Because of the amount of fruit, ice, garbage and batteries Philadelphia fans threw his way, Allen was forced to wear a batting helmet when he took his position at either first or third base. He was a lifetime .292 hitter with 351 home runs, and his number was finally retired by the Phillies in 2020. He was a very good ballplayer, but his career was marked with ups and downs, with one especially frightening locker room incident after a game in 1965.
Allen and teammate Frank Thomas got into an altercation in the clubhouse and Thomas swung a bat and purposely hit Allen in the shoulder. His own teammates called Thomas a racist and a bully, but after management released Thomas the next day, the rest of the team – and especially Allen – were instructed not to talk about the incident under threat of a substantial fine.

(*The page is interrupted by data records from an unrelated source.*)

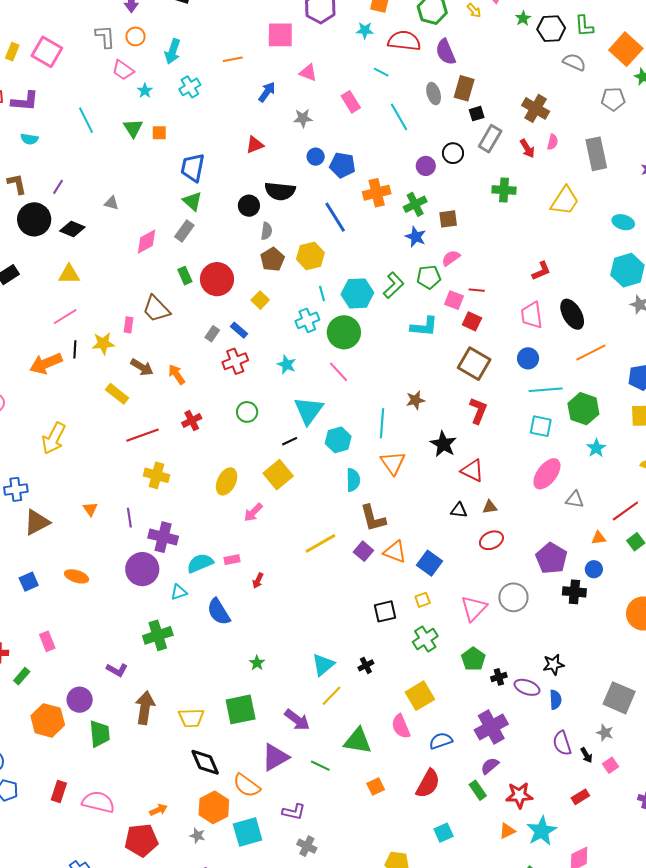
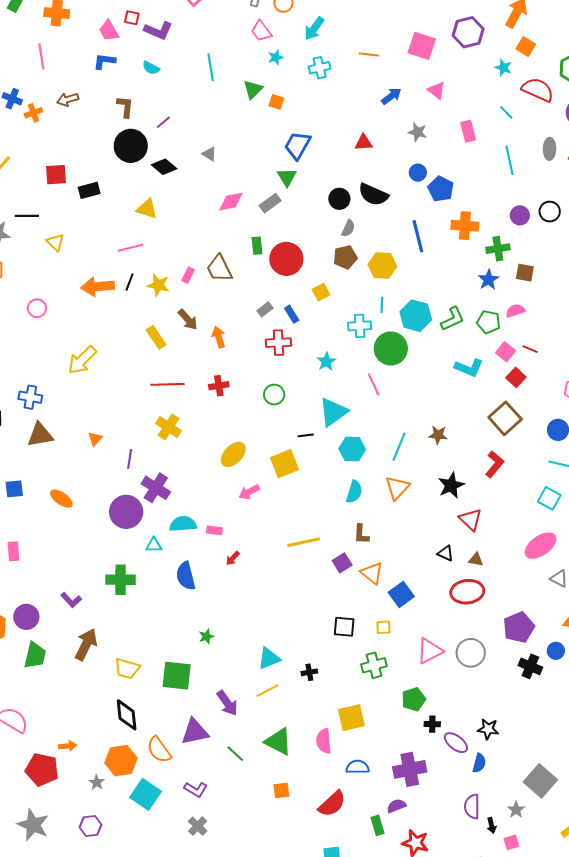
brown L-shape: (373, 518) -> (361, 534), size x0.7
red ellipse: (491, 540) -> (467, 592), size x1.4
cyan square: (248, 832) -> (146, 794), turned 32

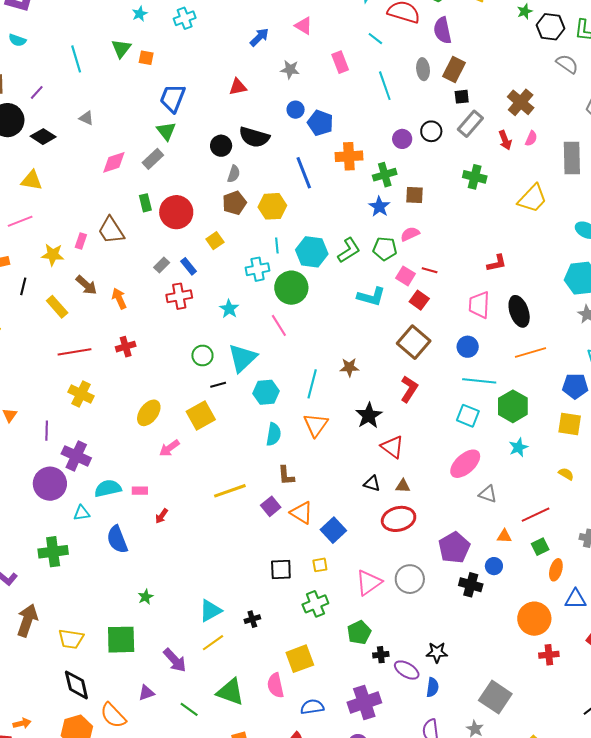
cyan line: (211, 67) -> (76, 59), moved
black line: (130, 282) -> (23, 286), moved
green circle: (274, 395) -> (202, 355), moved
purple triangle: (195, 732) -> (146, 693), size x0.6

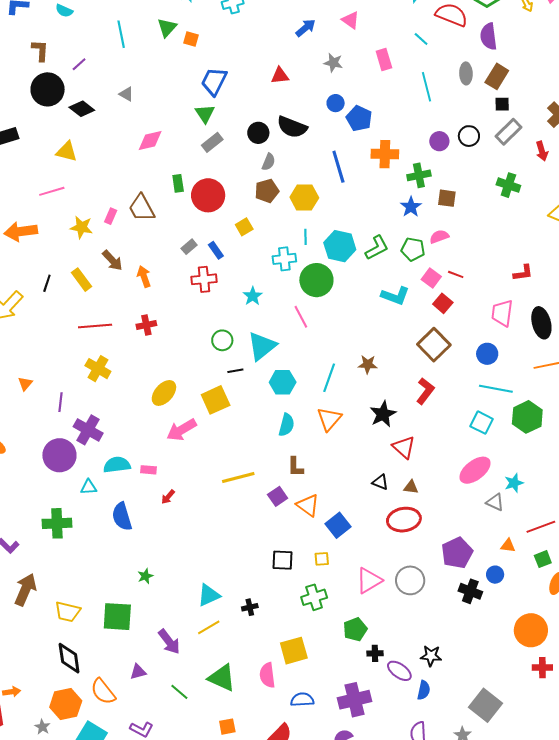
gray rectangle: (153, 159) -> (212, 142), moved
black line: (23, 286) -> (47, 283), moved
cyan star: (518, 447) -> (514, 483), moved
pink arrow: (169, 448) -> (181, 430), size x1.4

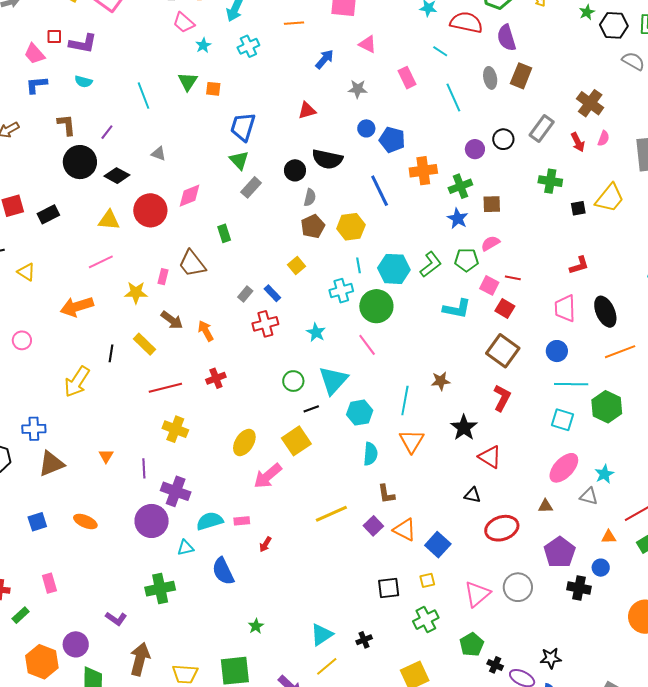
black square: (502, 104) -> (578, 208), moved
red circle: (208, 195) -> (150, 210), moved
brown triangle: (411, 487) -> (545, 506), moved
black cross: (375, 653) -> (495, 665), turned 35

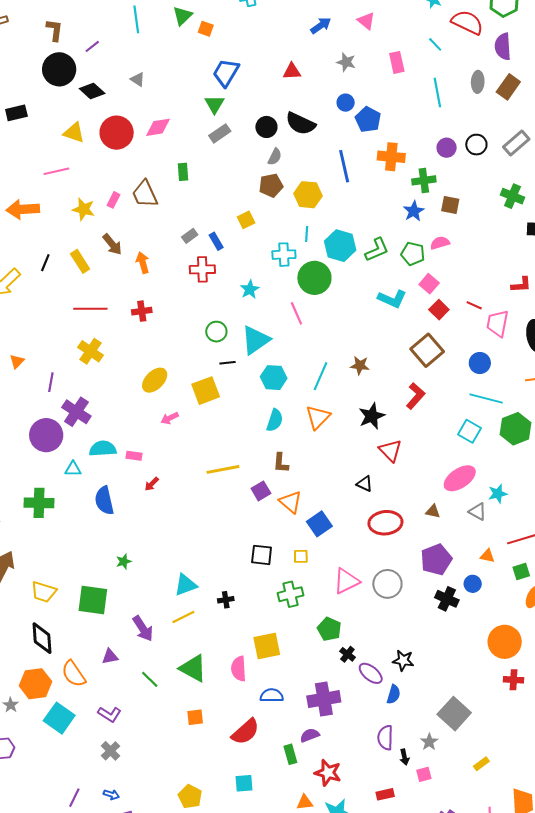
red line: (513, 278) -> (474, 305), moved
pink arrow: (268, 476) -> (170, 418), size x0.6
green pentagon: (472, 644) -> (329, 629), turned -30

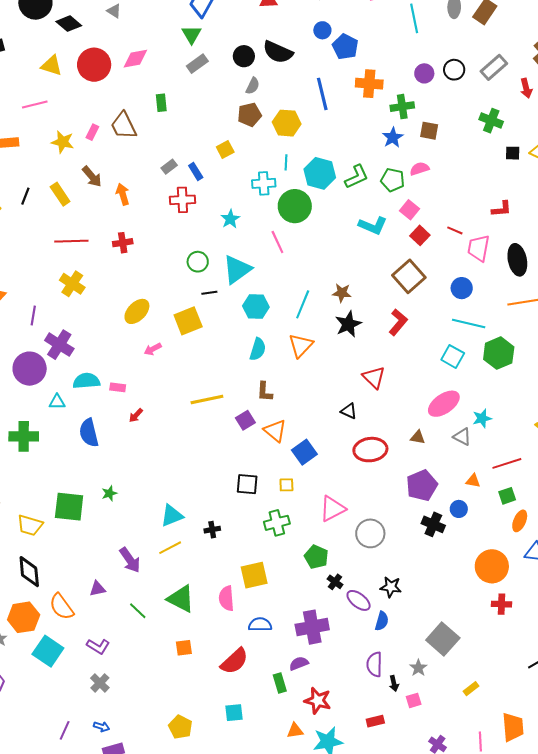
black star: (372, 416) -> (348, 324), moved
gray circle: (387, 584) -> (370, 533), moved
green square: (93, 600) -> (69, 507), moved

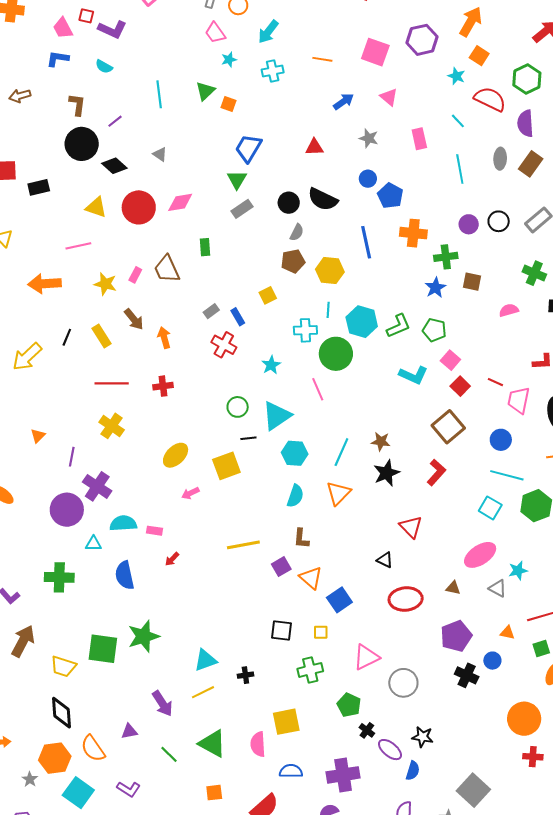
pink semicircle: (419, 169) -> (509, 310), moved
red cross: (182, 200) -> (224, 345), turned 30
green star: (109, 493) -> (144, 636), size x2.0

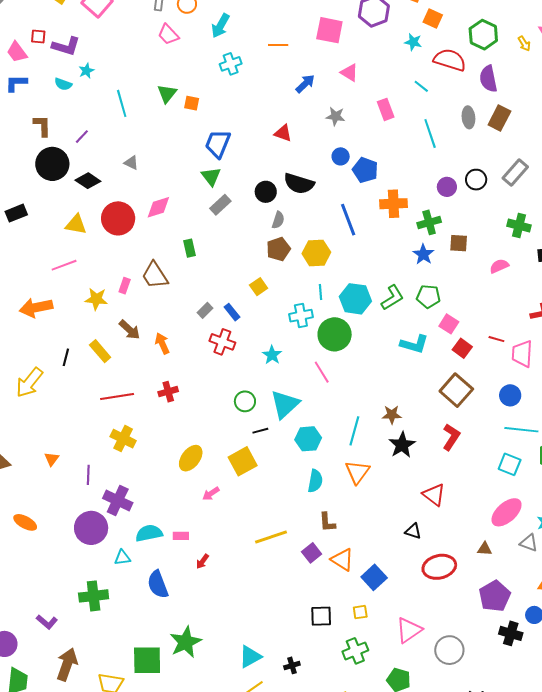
cyan star: (229, 60) -> (86, 71), moved
red triangle: (314, 147) -> (283, 133), turned 30

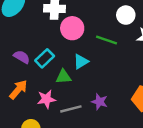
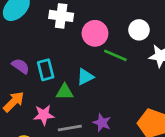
pink circle: (72, 28) -> (95, 33), moved
cyan rectangle: (45, 58) -> (46, 70), turned -66

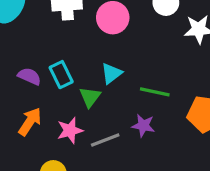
green line: (115, 55) -> (155, 92), moved
green triangle: (65, 92) -> (90, 97), turned -42

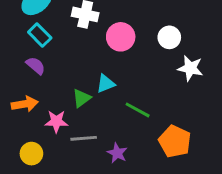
cyan rectangle: (61, 75) -> (40, 35), moved, turned -35
orange arrow: (30, 122) -> (25, 104), turned 30
purple star: (143, 126) -> (117, 153), moved

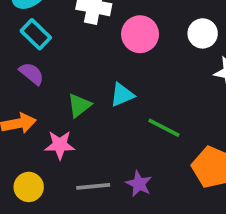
green triangle: (82, 98) -> (79, 105), moved
gray line: (84, 138) -> (93, 186), moved

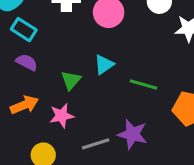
purple star: (139, 184) -> (132, 134), size x1.4

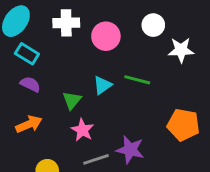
green line: (144, 84) -> (137, 80), moved
pink star: (62, 116) -> (82, 130), moved, turned -30

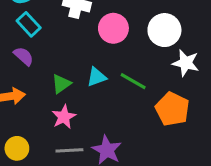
white circle: (153, 25) -> (164, 30), size x1.4
orange pentagon: (183, 125) -> (172, 109), moved

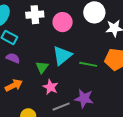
cyan triangle: (96, 77) -> (62, 56), size x1.5
green line: (133, 81) -> (88, 64), moved

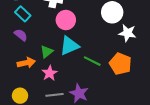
pink circle: (63, 22) -> (66, 20), moved
orange arrow: (14, 85) -> (26, 63), moved

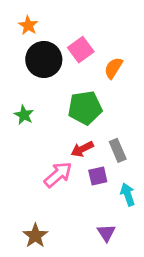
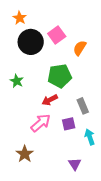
red arrow: (82, 149) -> (50, 100), moved
brown star: (35, 236) -> (25, 154), moved

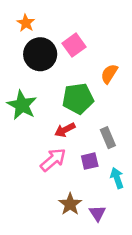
orange semicircle: (80, 48) -> (109, 74), moved
green star: (17, 81) -> (22, 105), size x1.6
brown star: (25, 154) -> (70, 204), moved

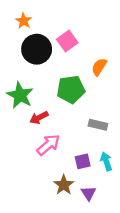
red arrow: (65, 130) -> (39, 118), moved
gray rectangle: (108, 138) -> (98, 125), turned -54
purple square: (90, 161) -> (83, 161), moved

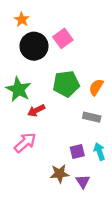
orange semicircle: (99, 67) -> (96, 87), moved
pink arrow: (48, 145) -> (25, 143), moved
brown star: (64, 185) -> (60, 174), turned 30

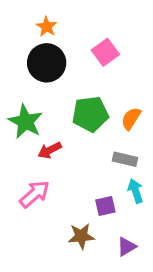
orange star: (22, 20) -> (47, 27), moved
pink square: (63, 38) -> (105, 52), moved
cyan arrow: (99, 152) -> (136, 191), moved
purple triangle: (83, 181) -> (126, 247), moved, turned 32

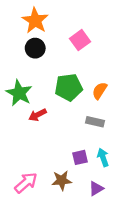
orange star: (47, 27) -> (35, 21), size x1.6
black circle: (47, 63) -> (35, 48), size x0.7
cyan arrow: (136, 191) -> (103, 157), moved
pink arrow: (35, 194) -> (26, 183), moved

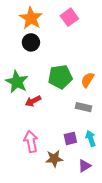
pink square: (80, 40) -> (69, 17), moved
pink arrow: (26, 183) -> (31, 141), moved, turned -60

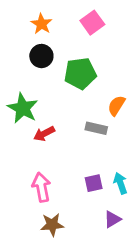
orange star: (31, 18) -> (41, 24), size x0.7
green pentagon: (60, 77) -> (80, 73), moved
gray rectangle: (83, 107) -> (96, 128), moved
brown star: (54, 159) -> (52, 225), moved

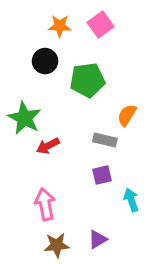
orange star: (41, 24) -> (60, 26), moved, turned -30
purple square: (94, 183) -> (102, 175), moved
purple triangle: (112, 219) -> (98, 239), moved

That gave Thomas the ability to spout his version of the fight free from any pushback. In the eyes of the fans and the Philadelphia press, the entire incident was on Allen. Not surprisingly, by 1970 Allen wanted out of Philadelphia and demanded a trade. He was traded to St. Louis for Curt Flood, who then turned around and unsuccessfully sued MLB to abolish the reserve clause that enabled teams to trade players without their consent. Allen was an All Star for St. Louis that year. Flood became a pariah. Free agency in professional sports eventually happened because of Dick Allen, his racist teammate, the Philadelphia Phillies fans who hated him, and the guy who became collateral damage – Curt Flood.